19 julho 2005

Tenho um Pardal

Misturei tantas referências, vi tanto filme nas madrugadas destas férias mentirosas que nem me lembro onde vi que em Cuba, quando alguém quer dizer que está com saudades, fala que "tem um pardal". Sentimentos estranhos merecem denominações meio ecléticas, né? Quando o Sting se encontrou com algumas modelos brasileiras num evento lá fora a primeira coisa que disse foi "saudades" - num português mascado pelo sotaque inglês. Mas pareceu tão sincero que soou triste. Ou pareceu triste pq soou sincero?

Mas toda saudade é triste? Quando o Renato Russo canta que tem "saudades de tudo que ainda não vi" parece ser. Quando Chico escreveu que "saudade é arrumar o quarto do filho que já morreu" é tristeza em seu grau máximo. Mas será que toda saudade é triste? Tem que ser triste?

Quero crer que não. E elaborar algumas lembranças que resultem num sorriso espontâneo. São saudades também, mas preferimos chamá-las de "boas lembranças". Quanto tempo reservamos para elas? E quantas vezes as poluímos com lembranças que não são tão boas assim?
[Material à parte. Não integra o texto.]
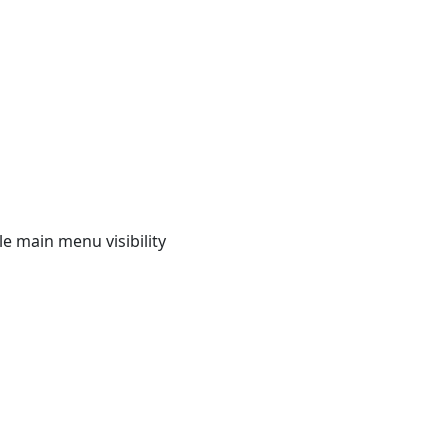
e main menu visibility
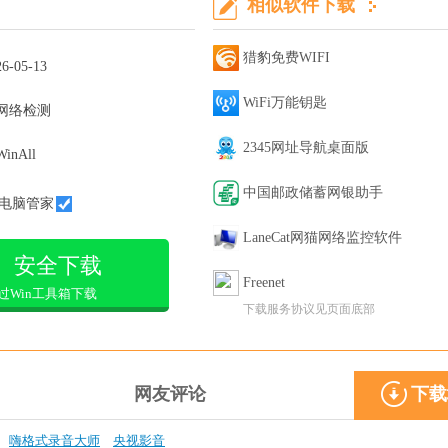
相似软件下载
猎豹免费WIFI
26-05-13
WiFi万能钥匙
网络检测
2345网址导航桌面版
WinAll
中国邮政储蓄网银助手
电脑管家
LaneCat网猫网络监控软件
安全下载
Freenet
过Win工具箱下载
下载服务协议见页面底部
网友评论
下载
嗨格式录音大师
央视影音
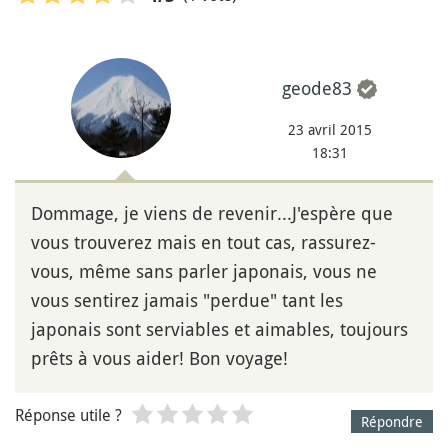
geode83
23 avril 2015
18:31
Dommage, je viens de revenir...J'espère que
vous trouverez mais en tout cas, rassurez-
vous, même sans parler japonais, vous ne
vous sentirez jamais "perdue" tant les
japonais sont serviables et aimables, toujours
prêts à vous aider! Bon voyage!
Réponse utile ?
Répondre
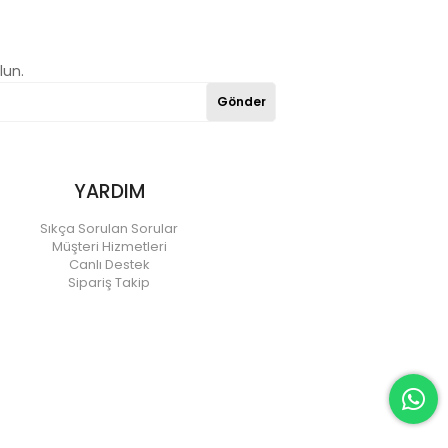
lun.
Gönder
YARDIM
Sıkça Sorulan Sorular
Müşteri Hizmetleri
Canlı Destek
Sipariş Takip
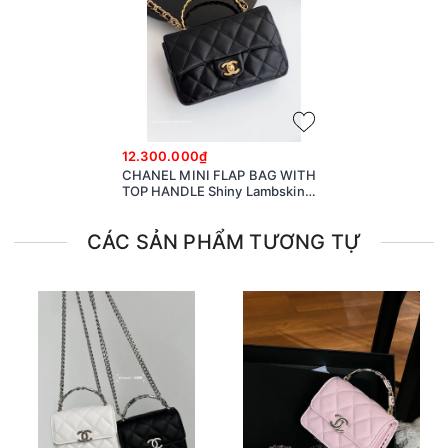
12.300.000₫
CHANEL MINI FLAP BAG WITH
TOP HANDLE Shiny Lambskin
Gold-Tone Metal Black
CÁC SẢN PHẨM TƯƠNG TỰ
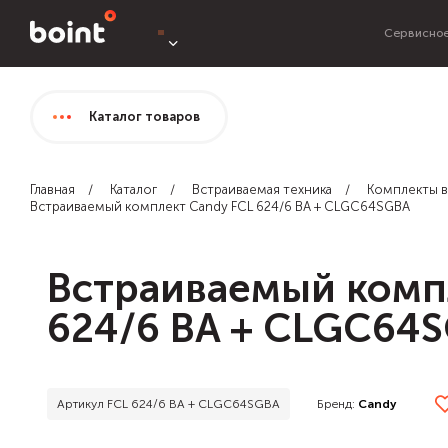
Сервисное
Каталог
товаров
Главная
Каталог
Встраиваемая техника
Комплекты в
Встраиваемый комплект Candy FCL 624/6 BA + CLGC64SGBA
Встраиваемый комп
624/6 BA + CLGC64
Бренд:
Candy
Артикул FCL 624/6 BA + CLGC64SGBA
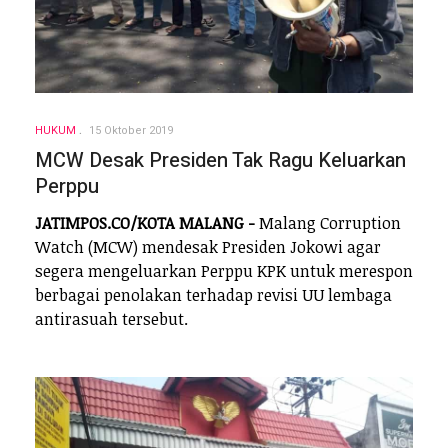
HUKUM
15 Oktober 2019
MCW Desak Presiden Tak Ragu Keluarkan
Perppu
JATIMPOS.CO/KOTA MALANG -
Malang Corruption
Watch (MCW) mendesak Presiden Jokowi agar
segera mengeluarkan Perppu KPK untuk merespon
berbagai penolakan terhadap revisi UU lembaga
antirasuah tersebut.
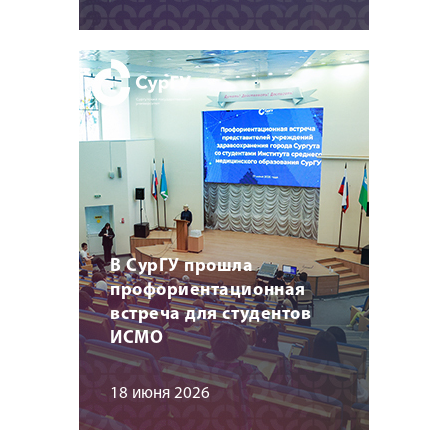
В СурГУ прошла
профориентационная
встреча для студентов
ИСМО
18 июня 2026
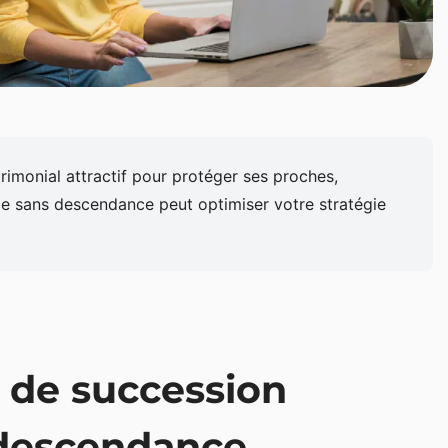
trimonial attractif pour protéger ses proches,
me sans descendance peut optimiser votre stratégie
l de succession
descendance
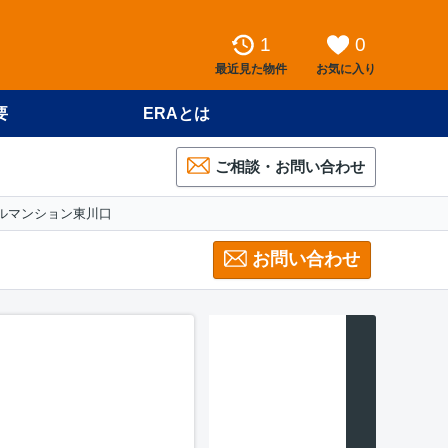
1
0
最近見た物件
お気に入り
要
ERAとは
ご相談・お問い合わせ
ルマンション東川口
お問い合わせ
Levando pra Cuba, parece que gostamos de "jogar pedras em nossos próprios pardais". Covardia...

E, só pra variar, uma puta vertigem... hehe

Quando cliquei em [create a new post] minha idéia era falar de uma saudade totalmente diferente. Por exemplo, tenho um pardal recorrente que sempre aparece num fim de tarde chuvoso e todo o ambiente parece estar esverdeado. É um verde forte, escuro. Acho que o chamam de "verde-musgo". Quando vejo paisagens como da foto (de Kenneth Parker) aí embaixo, o pardal aparece.



Não sei pq. Não é uma "saudade triste". Mas é uma saudade.

Tão estranha quanto a saudade que tenho da 2a metade dos anos 60... Pois é, minha certidão de nascimento indica que nasci no finalzinho de 69 mas, sabe-se lá pq, tenho um pardalzão que insiste em voar entre 66 e 68. Meu pai tinha 19 em 66. Morria de inveja disso. Mas nunca soube exatamente pq. Meus detratores vão falar que era pra ter presenciado - ao vivo e em cores psicodélicas - o nascimento de Led, Jimi, Sgt Peppers & Cia Ilimitada. Mas não é (só) tudo isso.

Comecei há pouco minha coleção de filmes em DVD. É pititinha. Tem uns 8 Hitch, obviamente. Mas tem 3 que fazem aquele pardal estranho alçar vôo: "Blow Up", "A Insustentável Leveza do Ser" e "Os Sonhadores". De 66, 88 e 2003, respectivamente. Mas retratam Londres'66, Praga'68 e Paris'68. Acho que é a única coisa que os liga, o período retratado.


"Blow Up" é uma das várias obras-primas (sic) do Michelangelo Antonioni. Retrata com maestria o ápice da Swinging London. É particularmente estranha a busca do protagonista fotógrafo por 'substância' numa sociedade que parecia idolatrar o escapismo, a alienação. O próprio fotógrafo vive disso. Mas a pseudo-leveza daqueles seres londrinos cai por terra aos pés do filme de Antonioni. Pesando toneladas...


Mas nessa louca "trilogia do pardal velho", o mais terrível embate entre 'sustância' e 'vou deixar a vida me levar' se dá em "A Insustentável Leveza do Ser". Traduzido num triângulo amoroso, primeiro por Kundera e depois por Kaufman. Ao contrário da Londres'66, Praga'68 pega fogo. É a tal primavera, onde flores são substituídas por tanques soviéticos. Kaufman chega a usar imagens reais, em preto e branco. É lindíssimo, pra dizer o mínimo. Apesar das toneladas que pesa...


De "Os Sonhadores" eu já falei bastante. Bertolucci justificou o filme dizendo se tratar de um rendiconti (prestação de contas) com aquele período. E para não nos deixar esquecer de como ele foi especial. Paris'68 não corria o risco d'uma invasão vermelha. Mas era lotada de commies, cinéfilos antenados e estudantes revoltados. Novamente um triângulo amoroso (bizarro p/ os moralistas) encarna o duelo que não tem vencedores. Mas é pesado para os perdedores...

Êta pardal gordo...

Mas aí vão aparecer alguns sugerindo aquele tipo de terapia que investiga "vidas passadas"... Respeito, mas acho que não é meu caso.

Até pq vão aparecer algumas, sugerindo que meu blá-blá-blá é só desculpa esfarrapada para rever e rever Vanessa Redgrave, Juliette Binoche e Eva Green... hehe. Todo peso tem sua compensação nessa balança de sentimentos, não?